Ama profundamente a su país y, aunque no se considera feminista, no se le escapa que representa a su género. No puede imaginar cómo pasará a la historia, pero sabe que "si eso ocurre, se dirá que fui la mujer que, en determinado momento, llegó más lejos en el ajedrez". Tan lejos como muy pocos hombres.
Parece un actor que no se resigna a estar fuera de escena. Viktor Korchnoi (Leningrado, 1931), el protagonista de dos duelos memorables con Karpov en los que se jugó algo más que el título mundial de ajedrez, gesticula con todo el cuerpo y modula la voz cargada de acento e ironía. El hombre que, en 1975, decidió no volver a la URSS porque el régimen de ese país ponía obstáculos a su carrera como ajedrecista también se convirtió -involuntariamente, aclara- en símbolo. En su caso, de la intolerancia del régimen soviético.
Korchnoi, cuatro veces campeón de la URSS y dos veces candidato a jugar por el título mundial, dice que aprendió a los 6 años "pero sólo a los 13 o 14 comencé a estudiar ajedrez seriamente". No cree que haya un modo unívoco de aprender a jugar, sino que "cada uno debe hallar el estilo acorde con su personalidad. Tuve malos profesores y perdí mucho tiempo jugando de manera equivocada. Sólo al encontrar mi propio juego descubrí el placer y llegué a un nivel muy alto".
Dice que el exilio no perjudicó su juego, sino su vida personal: su mujer y su hijo fueron retenidos en la URSS durante 6 años.
Mientras impone el ritmo y hasta el tema de la charla, Korchnoi asegura que no le sorprende la mirada del común de la gente: "Todo gran maestro de ajedrez está un poco loco, sólo varía el grado de locura".
El hombre que alguna vez definió este deporte como "una gran lucha, una cuestión de vida o muerto" hoy afirma que "considerar al rival un enemigo puede ser nocivo para la eficacia. Se pierde mucha energía en odiar al otro, cosa que yo experimenté en mis duros enfrentamientos con Petrossian".

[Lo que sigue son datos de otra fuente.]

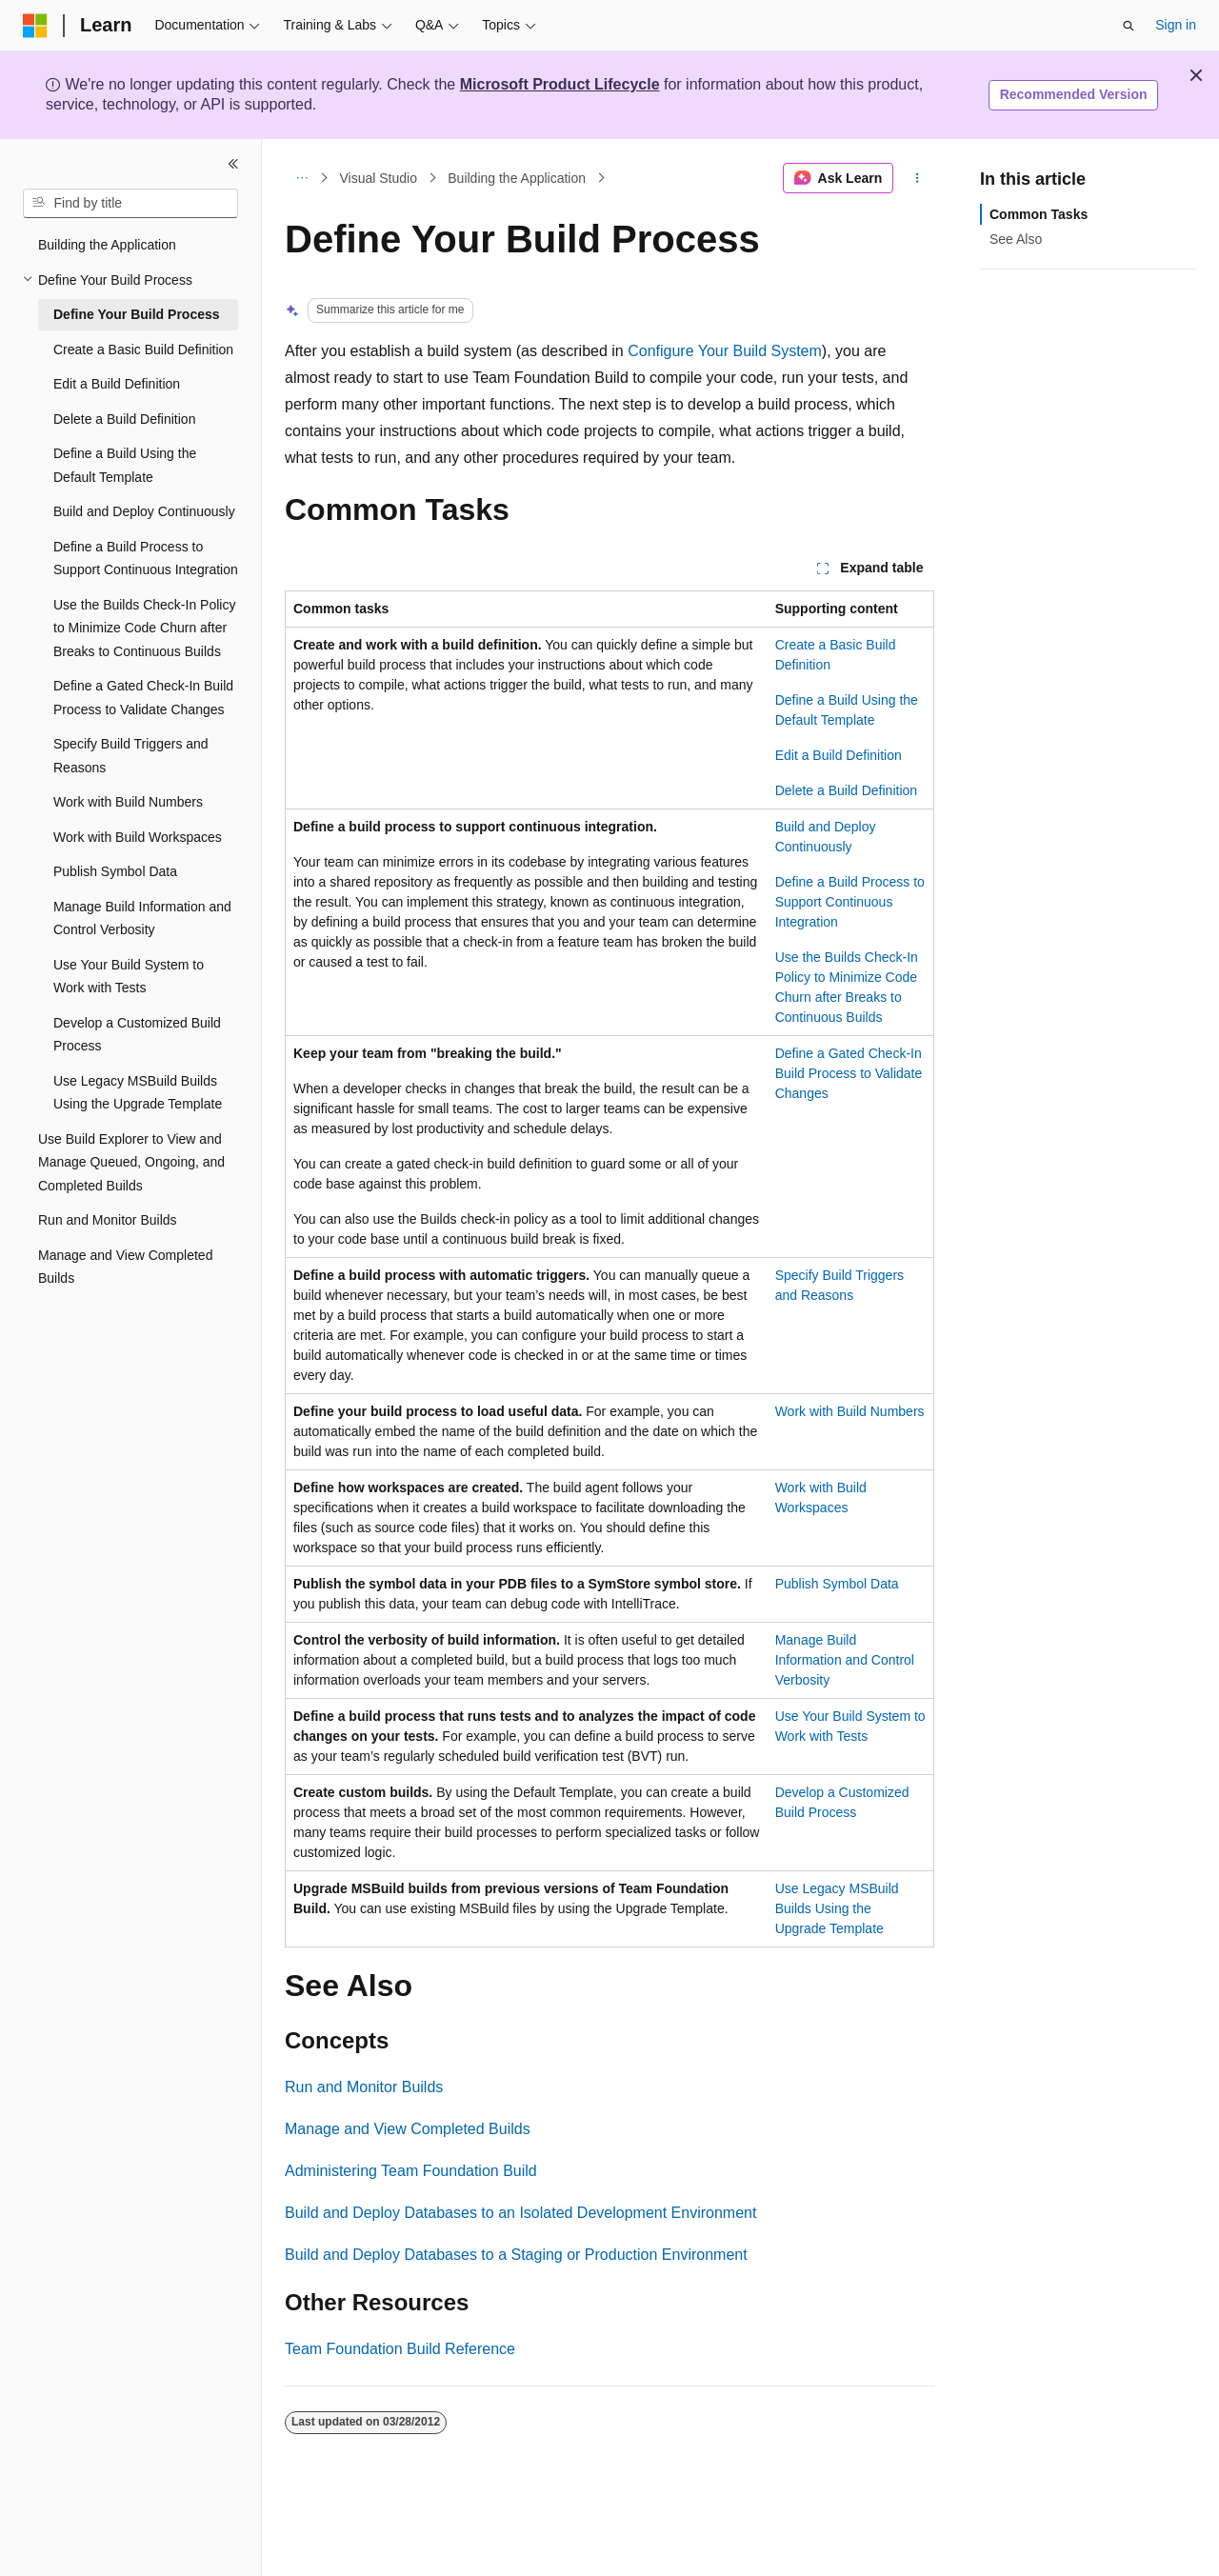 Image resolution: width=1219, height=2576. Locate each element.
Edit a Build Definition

Dice que este juego en el que se mezclan la ciencia, el deporte, el arte y una pizca de psicología requiere "una buena salud y una objetividad y una autocrítica muy grandes".
El ajedrecista que resignó el estudio del piano porque sus padres no podían comprar el instrumento también quiso ser actor, pero abandonó "porque mi pronunciación del ruso no era muy pura". Profesor de historia, dice que se inclinó por el ajedrez porque era la única profesión que le permitía viajar fuera de la URSS.
Asegura que el ajedrez le permitió tender una mirada más amplia sobre la realidad. Y no le importa ya que los demás lo consideren un genio o un fenómeno excepcional: "Al fin y al cabo, también a un gran ladrón se lo admira por su insólito talento".